03. July 2013 · Comments Off on Gettysburg · Categories: Random Book and Media Musings · Tags: , , , ,

The pivotal battle of the Civil War was fought 150 years ago this week, in the hilly countryside around the little Pennsylvania town of Gettysburg. Vicksburg fell to the Union also on July4th, but the eyes of everyone focused on the titanic struggle at Gettysburg. This is a link to an interactive map of the three days’ battle, showing how it developed, and concluded with Pickett’s charge against the Union position – a charge which broke Lee’s Army, and decimated the Texans of Hood’s Brigade – to include my fictional Vining family. Of Margaret Vining Williamson’s four sons, only the youngest, Peter, would survive.
After Gettysburg, Lee’s Army would fight on – but never on the offensive again, always in defense.

25. April 2013 · Comments Off on Mickey Free – Apache Indian Scout · Categories: Old West · Tags: , , , ,

Sgt Mickey Free - Apache ScoutHis name wasn’t really Mickey Free, and he wasn’t really an Apache Indian. The legendary Al Sieber, chief of Army scouts in the badlands of the Southwest after the Civil War once described him as ‘Half Mexican, half Irish and whole S-O-B.’ Mickey Free was one of Sieber’s scouts, enlisted formally into the US Army in the early 1870s at Fort Verde, Arizona, eventually rising to the rank of sergeant. He was a valuable asset to Sieber and the Army as a scout and interpreter as he was fluent in English, Spanish and the Apache dialects. Most observers assumed that Mickey Free was at least half-Apache, though. He raised a family, served as a tribal policeman and when he died, was buried at his long-time home on the reservation of the White Mountain Apache. But he was just as Al Sieber had said – Mexican and Irish – and his birth name was Felix Martinez. And what many didn’t know was that Mickey Free was entangled inadvertently  in the bitter and ongoing war between the Apaches and the whites long before his enlistment in the Army.

He was born in Santa Cruz, Sonora, the son of Jesusa Martinez and Santiago Tellez, who was said to be Irish, or part Irish. When Santiago Tellez died, Jesusa married John Ward, and took her small son to live on Ward’s small ranch on Sonoita Creek, southeast of Tucson. Sonoita was very much out of the way – and even more so late in 1860 or early 1861, when John Ward’s ranch was raided by a party of Arivaipa Apaches bound on stealing stock. Felix Martinez, then about twelve years old was captured and taken also; some accounts have it that he tried to climb up into a fruit tree to hide.  But he was captured anyway – and taken away by the raiders. Other accounts have it that Felix’s stepfather was more concerned about the loss of his cattle than the boy, and only belatedly demanded the return of both. Some months later, the officer commanding at the nearest Army post, Fort Buchanan ordered a detachment of soldiers to go out with John Ward and an interpreter, towards the area around Apache Pass. It was supposed that the boy and the stolen cattle were there, in the area where the Overland Mail stage road passed through the mountains. The military detachment was under the command of a young and fairly recent West Point graduate, one Lt. George Bascom, who was later charitably described as an officer, a gentleman … and a fool.

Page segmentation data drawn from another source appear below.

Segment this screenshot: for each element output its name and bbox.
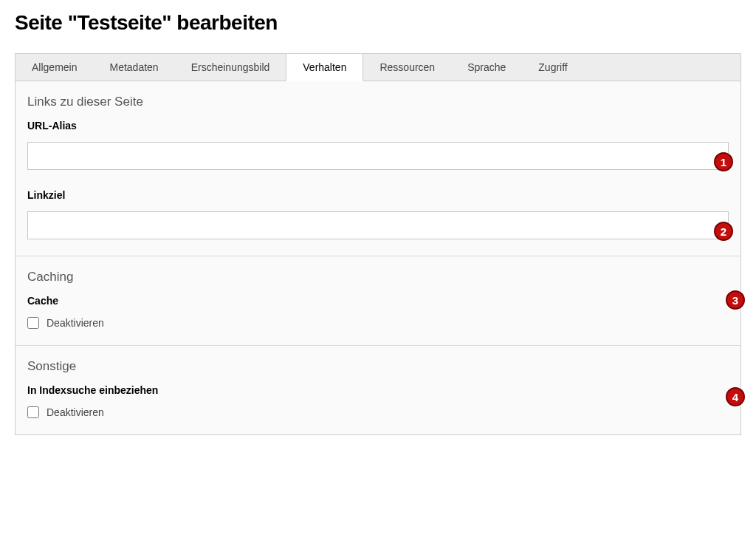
- checkbox-label-index: Deaktivieren: [47, 406, 104, 418]
- input-url-alias[interactable]: [27, 142, 729, 170]
- annotation-badge-1: 1: [714, 152, 733, 171]
- checkbox-cache-disable[interactable]: [27, 317, 39, 329]
- page-title: Seite "Testseite" bearbeiten: [15, 11, 741, 35]
- input-linkziel[interactable]: [27, 211, 729, 239]
- annotation-badge-4: 4: [726, 387, 745, 406]
- tab-content: Links zu dieser Seite URL-Alias 1 Linkzi…: [16, 81, 740, 434]
- label-index-search: In Indexsuche einbeziehen: [27, 384, 729, 396]
- checkbox-index-disable[interactable]: [27, 406, 39, 418]
- tab-panel: Allgemein Metadaten Erscheinungsbild Ver…: [15, 53, 741, 435]
- section-heading-sonstige: Sonstige: [27, 359, 729, 374]
- tab-sprache[interactable]: Sprache: [451, 54, 522, 81]
- tab-metadaten[interactable]: Metadaten: [93, 54, 174, 81]
- section-caching: Caching Cache Deaktivieren 3: [16, 256, 740, 346]
- annotation-badge-2: 2: [714, 222, 733, 241]
- annotation-badge-3: 3: [726, 290, 745, 310]
- checkbox-label-cache: Deaktivieren: [47, 317, 104, 329]
- section-sonstige: Sonstige In Indexsuche einbeziehen Deakt…: [16, 346, 740, 434]
- section-links: Links zu dieser Seite URL-Alias 1 Linkzi…: [16, 81, 740, 256]
- tab-bar: Allgemein Metadaten Erscheinungsbild Ver…: [16, 54, 740, 81]
- section-heading-caching: Caching: [27, 270, 729, 284]
- tab-zugriff[interactable]: Zugriff: [522, 54, 583, 81]
- section-heading-links: Links zu dieser Seite: [27, 95, 729, 109]
- tab-ressourcen[interactable]: Ressourcen: [363, 54, 451, 81]
- label-cache: Cache: [27, 295, 729, 307]
- tab-erscheinungsbild[interactable]: Erscheinungsbild: [175, 54, 286, 81]
- tab-verhalten[interactable]: Verhalten: [286, 54, 363, 81]
- label-linkziel: Linkziel: [27, 189, 729, 201]
- label-url-alias: URL-Alias: [27, 120, 729, 132]
- tab-allgemein[interactable]: Allgemein: [16, 54, 93, 81]
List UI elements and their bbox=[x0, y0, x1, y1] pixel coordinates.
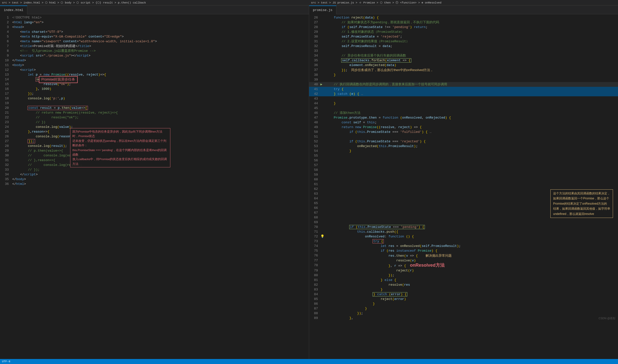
table-row: 35 self.callbacks.forEach(element => { bbox=[309, 58, 618, 63]
table-row: 27 // 如果对象状态不为pending，那就直接返回，不执行下面的代码 bbox=[309, 20, 618, 25]
left-pane: index.html 1<!DOCTYPE html> 2<html lang=… bbox=[0, 6, 309, 359]
breadcrumb-right-text: src > test > JS promise.js > ꩜ Promise >… bbox=[311, 1, 442, 5]
table-row: 57 bbox=[309, 163, 618, 168]
table-row: 30 self.PromiseState = 'rejected'; bbox=[309, 34, 618, 39]
table-row: 31 // },reason=>{ bbox=[0, 158, 309, 163]
table-row: 5 <meta http-equiv="X-UA-Compatible" con… bbox=[0, 34, 309, 39]
table-row: 23 // }) bbox=[0, 120, 309, 125]
table-row: 66 bbox=[309, 206, 618, 210]
table-row: 51 bbox=[309, 134, 618, 139]
table-row: 74 let res = onResolved(self.PromiseResu… bbox=[309, 244, 618, 248]
right-tab-promise-js[interactable]: promise.js bbox=[309, 6, 336, 14]
table-row: 75 if (res instanceof Promise) { bbox=[309, 248, 618, 253]
table-row: 4 <meta charset="UTF-8"> bbox=[0, 30, 309, 34]
status-text: UTF-8 bbox=[2, 360, 10, 363]
table-row: 63 bbox=[309, 191, 618, 196]
table-row: 1<!DOCTYPE html> bbox=[0, 15, 309, 20]
table-row: 86 } bbox=[309, 301, 618, 306]
table-row: 14 setTimeout(()=>{ bbox=[0, 77, 309, 82]
right-code-area: 26 function reject(data) { 27 // 如果对象状态不… bbox=[309, 14, 618, 321]
table-row: 43 bbox=[309, 96, 618, 101]
table-row: 85 reject(error) bbox=[309, 297, 618, 301]
table-row: 64 bbox=[309, 196, 618, 201]
table-row: 8 <!-- 引入promise.js以覆盖原有Promise --> bbox=[0, 49, 309, 53]
table-row: 52 if (this.PromiseState === 'rejected')… bbox=[309, 139, 618, 144]
left-code-area: 1<!DOCTYPE html> 2<html lang="en"> 3<hea… bbox=[0, 14, 309, 187]
table-row: 60 bbox=[309, 177, 618, 182]
table-row: 53 onRejected(this.PromiseResult); bbox=[309, 144, 618, 149]
breadcrumb-left: src > test > index.html > ⬡ html > ⬡ bod… bbox=[0, 1, 309, 4]
table-row: 36</html> bbox=[0, 182, 309, 186]
table-row: 88 }); bbox=[309, 311, 618, 316]
table-row: 27 }); bbox=[0, 139, 309, 144]
table-row: 84 } catch (error) { bbox=[309, 292, 618, 297]
table-row: 80 }); bbox=[309, 273, 618, 278]
table-row: 67 bbox=[309, 210, 618, 215]
table-row: 22 // resolve("ok"); bbox=[0, 115, 309, 120]
table-row: 72💡 onResolved: function () { bbox=[309, 234, 618, 239]
table-row: 82 resolve(res bbox=[309, 282, 618, 287]
table-row: 31 // 2.设置对象的结果值（PromiseResult） bbox=[309, 39, 618, 44]
table-row: 65 bbox=[309, 201, 618, 206]
table-row: 29 // 1.修改对象的状态（PromiseState） bbox=[309, 30, 618, 34]
breadcrumb-right: src > test > JS promise.js > ꩜ Promise >… bbox=[309, 1, 618, 5]
table-row: 40▶ // 执行回调函数在内部是同步调用的，直接拿来后面加一个括号就可同步调用 bbox=[309, 82, 618, 87]
top-bar: src > test > index.html > ⬡ html > ⬡ bod… bbox=[0, 0, 618, 6]
table-row: 26 function reject(data) { bbox=[309, 15, 618, 20]
left-tab-index-html[interactable]: index.html bbox=[0, 6, 27, 14]
table-row: 44 } bbox=[309, 101, 618, 106]
table-row: 21 // return new Promise((resolve, rejec… bbox=[0, 110, 309, 115]
right-code-scroll[interactable]: 26 function reject(data) { 27 // 如果对象状态不… bbox=[309, 14, 618, 359]
table-row: 46 // 添加then方法 bbox=[309, 111, 618, 115]
right-pane: promise.js 26 function reject(data) { 27… bbox=[309, 6, 618, 359]
right-tab-bar: promise.js bbox=[309, 6, 618, 14]
table-row: 16 }, 1000) bbox=[0, 87, 309, 91]
table-row: 59 bbox=[309, 172, 618, 177]
table-row: 30 // console.log(value); bbox=[0, 153, 309, 158]
table-row: 13 let p = new Promise((resolve, reject)… bbox=[0, 72, 309, 77]
table-row: 42 } catch (e) { … bbox=[309, 92, 618, 96]
table-row: 77 resolve(v) bbox=[309, 258, 618, 263]
table-row: 7 <title>Promise封装-初始结构搭建</title> bbox=[0, 44, 309, 49]
table-row: 15 resolve("ok"); bbox=[0, 82, 309, 87]
table-row: 39 bbox=[309, 77, 618, 82]
table-row: 11<body> bbox=[0, 63, 309, 68]
watermark: CSDN @若彤 bbox=[599, 316, 615, 320]
table-row: 12 <script> bbox=[0, 68, 309, 72]
table-row: 10</head> bbox=[0, 58, 309, 63]
table-row: 6 <meta name="viewport" content="width=d… bbox=[0, 39, 309, 44]
table-row: 49 return new Promise((resolve, reject) … bbox=[309, 125, 618, 130]
table-row: 19 bbox=[0, 101, 309, 106]
table-row: 56 bbox=[309, 158, 618, 163]
table-row: 28 if (self.PromiseState !== 'pending') … bbox=[309, 25, 618, 30]
table-row: 20 const result = p.then(value=>{ bbox=[0, 106, 309, 110]
table-row: 34 // 异步任务结束后逐个执行失败的回调函数 bbox=[309, 53, 618, 58]
table-row: 45 bbox=[309, 106, 618, 111]
table-row: 2<html lang="en"> bbox=[0, 20, 309, 25]
table-row: 50 if (this.PromiseState === 'fulfilled'… bbox=[309, 130, 618, 134]
table-row: 26 console.log(reason) bbox=[0, 134, 309, 139]
table-row: 38 } bbox=[309, 73, 618, 77]
table-row: 9 <script src="./promise.js"></script> bbox=[0, 53, 309, 58]
table-row: 32 self.PromiseResult = data; bbox=[309, 44, 618, 49]
table-row: 83 } bbox=[309, 287, 618, 292]
table-row: 69 bbox=[309, 220, 618, 225]
breadcrumb-left-text: src > test > index.html > ⬡ html > ⬡ bod… bbox=[2, 1, 146, 4]
table-row: 37 }); 同步任务成功了，那么会执行then中的onResolved方法， bbox=[309, 68, 618, 73]
table-row: 28 console.log(result); bbox=[0, 144, 309, 148]
table-row: 87 } bbox=[309, 306, 618, 311]
left-tab-bar: index.html bbox=[0, 6, 309, 14]
table-row: 3<head> bbox=[0, 25, 309, 30]
left-code-scroll[interactable]: 1<!DOCTYPE html> 2<html lang="en"> 3<hea… bbox=[0, 14, 309, 359]
table-row: 33 bbox=[309, 49, 618, 53]
table-row: 58 bbox=[309, 168, 618, 172]
table-row: 25 },reason=>{ bbox=[0, 129, 309, 134]
table-row: 70 if (this.PromiseState === 'pending') … bbox=[309, 225, 618, 229]
bottom-bar: UTF-8 bbox=[0, 359, 618, 364]
table-row: 61 bbox=[309, 182, 618, 187]
table-row: 73 try { bbox=[309, 239, 618, 244]
table-row: 89 }, bbox=[309, 316, 618, 320]
table-row: 78 }, r => { onResolved方法 bbox=[309, 263, 618, 268]
table-row: 34 </script> bbox=[0, 172, 309, 177]
table-row: 68 bbox=[309, 215, 618, 220]
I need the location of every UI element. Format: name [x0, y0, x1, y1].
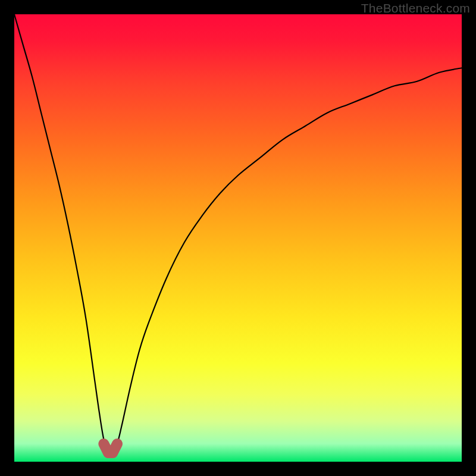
plot-area: [14, 14, 462, 462]
watermark-text: TheBottleneck.com: [361, 1, 470, 15]
minimum-marker: [104, 444, 117, 453]
bottleneck-curve: [14, 14, 462, 455]
bottleneck-chart: [14, 14, 462, 462]
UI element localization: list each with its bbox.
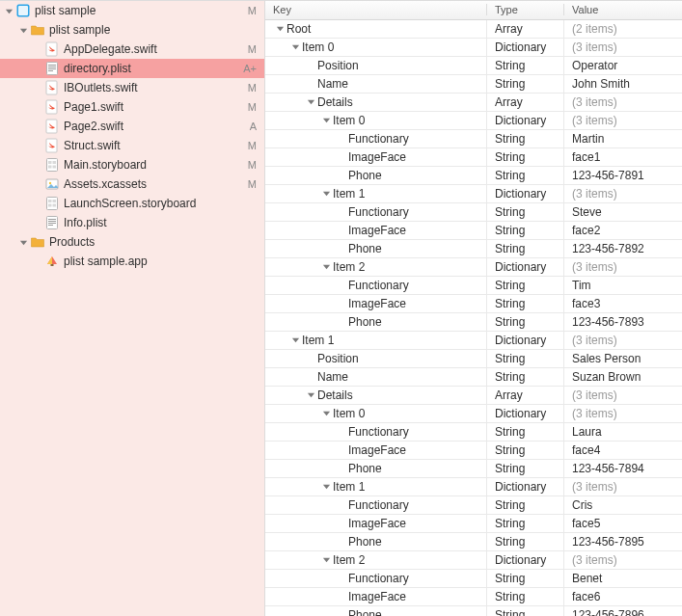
plist-key-cell[interactable]: Name (265, 368, 487, 386)
plist-value-cell[interactable]: Steve (564, 203, 682, 221)
plist-key-cell[interactable]: Item 1 (265, 478, 487, 495)
navigator-item[interactable]: Info.plist (0, 213, 264, 232)
plist-row[interactable]: ImageFaceStringface1 (265, 148, 682, 167)
plist-key-cell[interactable]: Phone (265, 606, 487, 616)
plist-row[interactable]: PhoneString123-456-7892 (265, 240, 682, 258)
plist-key-cell[interactable]: Item 1 (265, 185, 487, 202)
navigator-item[interactable]: plist sampleM (0, 1, 264, 20)
plist-key-cell[interactable]: Functionary (265, 570, 487, 587)
plist-row[interactable]: Item 0Dictionary(3 items) (265, 405, 682, 423)
plist-row[interactable]: ImageFaceStringface2 (265, 222, 682, 240)
plist-type-cell[interactable]: String (487, 148, 564, 166)
plist-row[interactable]: Item 1Dictionary(3 items) (265, 332, 682, 350)
plist-row[interactable]: FunctionaryStringCris (265, 496, 682, 515)
plist-value-cell[interactable]: (3 items) (564, 94, 682, 111)
plist-row[interactable]: DetailsArray(3 items) (265, 387, 682, 405)
plist-type-cell[interactable]: Array (487, 387, 564, 404)
plist-row[interactable]: Item 2Dictionary(3 items) (265, 551, 682, 570)
plist-type-cell[interactable]: Dictionary (487, 478, 564, 495)
plist-row[interactable]: Item 1Dictionary(3 items) (265, 478, 682, 496)
plist-type-cell[interactable]: String (487, 606, 564, 616)
plist-value-cell[interactable]: (3 items) (564, 258, 682, 276)
plist-type-cell[interactable]: String (487, 515, 564, 532)
plist-row[interactable]: PhoneString123-456-7893 (265, 313, 682, 332)
plist-key-cell[interactable]: Phone (265, 240, 487, 257)
plist-key-cell[interactable]: Phone (265, 167, 487, 184)
plist-type-cell[interactable]: String (487, 277, 564, 294)
plist-value-cell[interactable]: (3 items) (564, 478, 682, 495)
plist-row[interactable]: NameStringSuzan Brown (265, 368, 682, 387)
plist-key-cell[interactable]: Details (265, 94, 487, 111)
plist-value-cell[interactable]: (3 items) (564, 332, 682, 349)
plist-key-cell[interactable]: ImageFace (265, 442, 487, 459)
disclosure-triangle-icon[interactable] (290, 42, 300, 52)
navigator-item[interactable]: Page1.swiftM (0, 97, 264, 117)
plist-type-cell[interactable]: Dictionary (487, 332, 564, 349)
plist-key-cell[interactable]: Item 2 (265, 551, 487, 569)
plist-value-cell[interactable]: 123-456-7895 (564, 533, 682, 550)
plist-row[interactable]: Item 1Dictionary(3 items) (265, 185, 682, 203)
plist-row[interactable]: PhoneString123-456-7895 (265, 533, 682, 551)
plist-value-cell[interactable]: face1 (564, 148, 682, 166)
navigator-item[interactable]: Products (0, 232, 264, 252)
plist-type-cell[interactable]: String (487, 313, 564, 331)
plist-type-cell[interactable]: String (487, 423, 564, 441)
plist-row[interactable]: ImageFaceStringface3 (265, 295, 682, 313)
disclosure-triangle-icon[interactable] (18, 25, 28, 35)
plist-type-cell[interactable]: Array (487, 20, 564, 38)
plist-value-cell[interactable]: (3 items) (564, 185, 682, 202)
plist-value-cell[interactable]: John Smith (564, 75, 682, 93)
header-value[interactable]: Value (564, 4, 682, 15)
plist-type-cell[interactable]: String (487, 167, 564, 184)
plist-value-cell[interactable]: Suzan Brown (564, 368, 682, 386)
plist-value-cell[interactable]: (3 items) (564, 112, 682, 129)
plist-row[interactable]: FunctionaryStringSteve (265, 203, 682, 222)
plist-type-cell[interactable]: Dictionary (487, 112, 564, 129)
disclosure-triangle-icon[interactable] (321, 555, 331, 565)
plist-key-cell[interactable]: Phone (265, 460, 487, 477)
plist-type-cell[interactable]: String (487, 570, 564, 587)
plist-key-cell[interactable]: Item 0 (265, 39, 487, 56)
plist-key-cell[interactable]: Details (265, 387, 487, 404)
navigator-item[interactable]: AppDelegate.swiftM (0, 40, 264, 59)
plist-body[interactable]: RootArray(2 items)Item 0Dictionary(3 ite… (265, 20, 682, 616)
disclosure-triangle-icon[interactable] (275, 24, 285, 34)
disclosure-triangle-icon[interactable] (321, 189, 331, 199)
plist-row[interactable]: FunctionaryStringTim (265, 277, 682, 295)
plist-type-cell[interactable]: String (487, 240, 564, 257)
plist-value-cell[interactable]: Cris (564, 496, 682, 514)
plist-type-cell[interactable]: Array (487, 94, 564, 111)
plist-value-cell[interactable]: 123-456-7896 (564, 606, 682, 616)
plist-type-cell[interactable]: String (487, 57, 564, 74)
plist-type-cell[interactable]: String (487, 222, 564, 239)
plist-row[interactable]: ImageFaceStringface6 (265, 588, 682, 606)
plist-type-cell[interactable]: String (487, 203, 564, 221)
header-key[interactable]: Key (265, 4, 487, 15)
plist-type-cell[interactable]: String (487, 368, 564, 386)
plist-value-cell[interactable]: face3 (564, 295, 682, 312)
plist-type-cell[interactable]: String (487, 295, 564, 312)
navigator-item[interactable]: directory.plistA+ (0, 59, 264, 78)
plist-key-cell[interactable]: Functionary (265, 130, 487, 147)
disclosure-triangle-icon[interactable] (306, 390, 315, 400)
plist-type-cell[interactable]: Dictionary (487, 258, 564, 276)
plist-row[interactable]: PhoneString123-456-7891 (265, 167, 682, 185)
plist-key-cell[interactable]: ImageFace (265, 295, 487, 312)
header-type[interactable]: Type (487, 4, 564, 15)
plist-value-cell[interactable]: 123-456-7891 (564, 167, 682, 184)
plist-key-cell[interactable]: Phone (265, 313, 487, 331)
plist-value-cell[interactable]: (3 items) (564, 551, 682, 569)
plist-row[interactable]: ImageFaceStringface4 (265, 442, 682, 460)
plist-type-cell[interactable]: Dictionary (487, 185, 564, 202)
plist-type-cell[interactable]: Dictionary (487, 551, 564, 569)
plist-key-cell[interactable]: Item 1 (265, 332, 487, 349)
plist-value-cell[interactable]: 123-456-7892 (564, 240, 682, 257)
plist-value-cell[interactable]: 123-456-7894 (564, 460, 682, 477)
navigator-item[interactable]: IBOutlets.swiftM (0, 78, 264, 97)
plist-value-cell[interactable]: Martin (564, 130, 682, 147)
project-navigator[interactable]: plist sampleMplist sampleAppDelegate.swi… (0, 1, 265, 616)
plist-type-cell[interactable]: Dictionary (487, 39, 564, 56)
disclosure-triangle-icon[interactable] (18, 237, 28, 247)
plist-row[interactable]: FunctionaryStringLaura (265, 423, 682, 442)
plist-row[interactable]: PositionStringSales Person (265, 350, 682, 368)
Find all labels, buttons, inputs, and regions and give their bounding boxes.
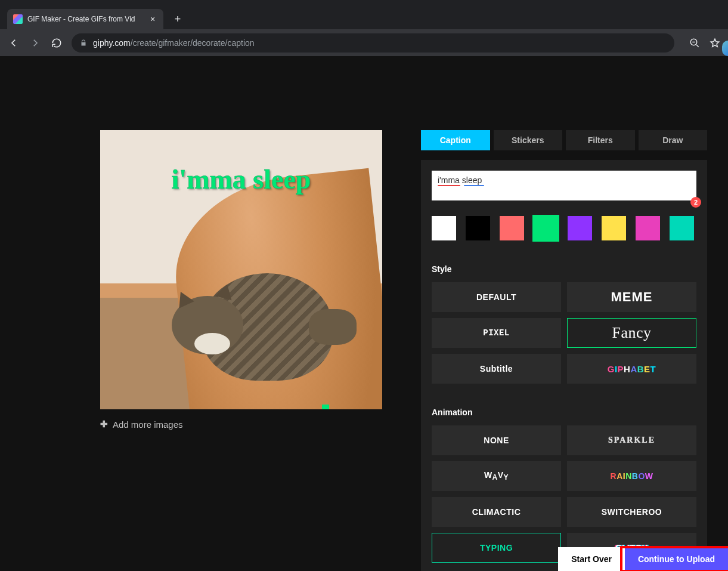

Near the Apache Pass stage station, Bascom and his party encountered the Chiricahua Apache chief Cochise. Bascom asked for a meeting in a council tent with Cochise, and began it badly by demanding return of the boy and the stolen stock. Cochise answered honestly and fairly; he did not have them – but given time, he promised to find out who did and return them. Up until that very day, Cochise had been friendly and conciliatory to whites; indeed, the Overland Mail stages only operated because Cochise and his warriors allowed it. Bascom arrogantly repeated his demand for immediate return of the boy Felix – and informed Cochise that he and his party would be held hostage against the boy’s return. Bascom’s soldiers had been instructed previously to take Cochise and his party prisoners but Cochise had a knife. In the ensuing fracas, he slashed his way free, although his companions – including his own brother and two nephews – were captured.  Bascom took his Indian hostages back to the shelter of the Apache Pass stage station. Meanwhile, Cochise and his warriors attacked an American supply train and captured three hostages, offering them to Bascom in exchange for his brother and nephews. Bascom refused – he would accept only Felix Martinez and the stolen cattle for Cochise’s relatives. Cochise killed his captives, before escaping into the Sonora – and Bascom hanged his, before returning to Fort Buchanan.  The war by Apache on the Federal Army and the white settlers of Arizona was on … and very shortly to be joined by the greater civil war between the Union and the Confederacy. In all of that bloody conflict, the matter of 12-year old Felix Martinez Ward was shelved. It is entirely likely that only his mother cared very deeply; his stepfather didn’t seem to, the military commander in the region soon had bigger problems, and Lt. Bascom was killed in battle at Val Verde, New Mexico territory the following year. The Martinez-Ward family seems to have concluded that the boy was dead, or gone far beyond reach, although a half-brother was surprised many years later to discover the truth.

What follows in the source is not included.